Page MenuHomeSoftware Heritage

Using ambry to store objects
Closed, InvalidPublic

Description

ambry is a distributed object store that supports storage of trillion of small immutable objects (50K -100K) as well as billions of large objects. It was specifically designed to store and serve media objects in web companies. However, it can be used as a general purpose storage system to store DB backups, search indexes or business reports.

A 2014 paper describes the design of ambry. The 2016 announcement published when the code was released as Free Software also contains a detailed description of the architecture.

Blog entries related to storage & ambry on the Linkedin engineering web site.

Event Timeline

dachary changed the task status from Open to Work in Progress.Feb 20 2021, 1:38 PM
dachary triaged this task as Normal priority.
dachary created this task.
dachary created this object in space S1 Public.

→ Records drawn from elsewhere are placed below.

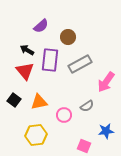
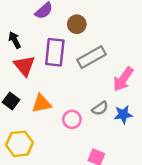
black arrow: (27, 50) -> (15, 40), moved, turned 32
blue star: (106, 131) -> (123, 114), moved
yellow hexagon: (36, 135) -> (19, 144), moved

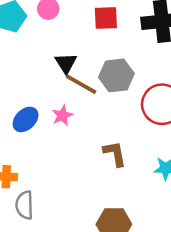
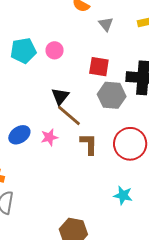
gray hexagon: (116, 75) -> (112, 95), moved
brown L-shape: (115, 154) -> (89, 144), moved

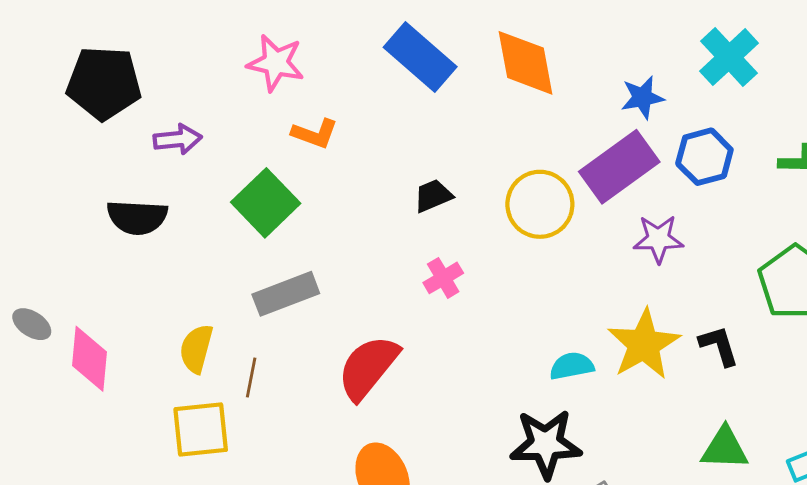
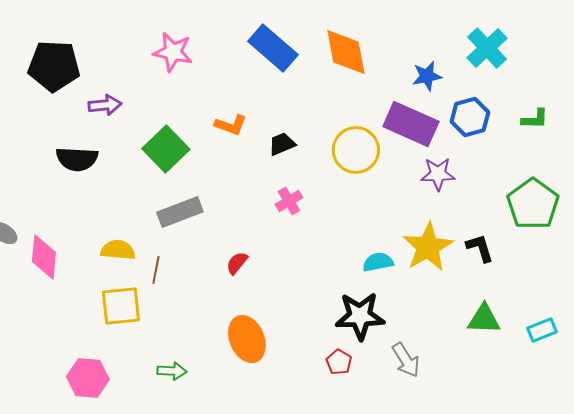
orange L-shape: (315, 134) -> (231, 125), moved
purple rectangle: (619, 167) -> (411, 124), turned 60
yellow semicircle: (196, 349) -> (118, 250), turned 80
red semicircle: (368, 367) -> (237, 263), size x0.5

Open sourcing DataHub: LinkedIn’s metadata search and discovery platform explains how developers work on DataHub and the relationship between code internal to Linkedin and what is published as Free Software. It is not about ambry and maybe the ambry team has a completely different behavior. A similar article about ambry is dated 2016:

Open Source is the way to go

We are very happy to announce that we have open sourced Ambry (https://github.com/linkedin/ambry). We believe this system will be immensely useful to the community to support real-time upload and serving of media content. We have detailed documentation available at https://github.com/linkedin/ambry/wiki and we hope to constantly improve them. Your feedback will be really useful to make this project better. If you are interested in contributing please look at https://github.com/linkedin/ambry/wiki/Development%20Guidelines. Please reach out to us if you have any issues using Ambry or questions w.r.t contributing to the codebase at ambrydev@googlegroups.com.

The last entry in the mailing list is dated 2017.

Readonly partitions are stored in Sorted String Table format.

Ambry has been a great source of inspiration and the best fit for the software heritage use case. Including the partition UUID in the object takes advantage of the immutability of the objects allows all readers to have a scale out object storage.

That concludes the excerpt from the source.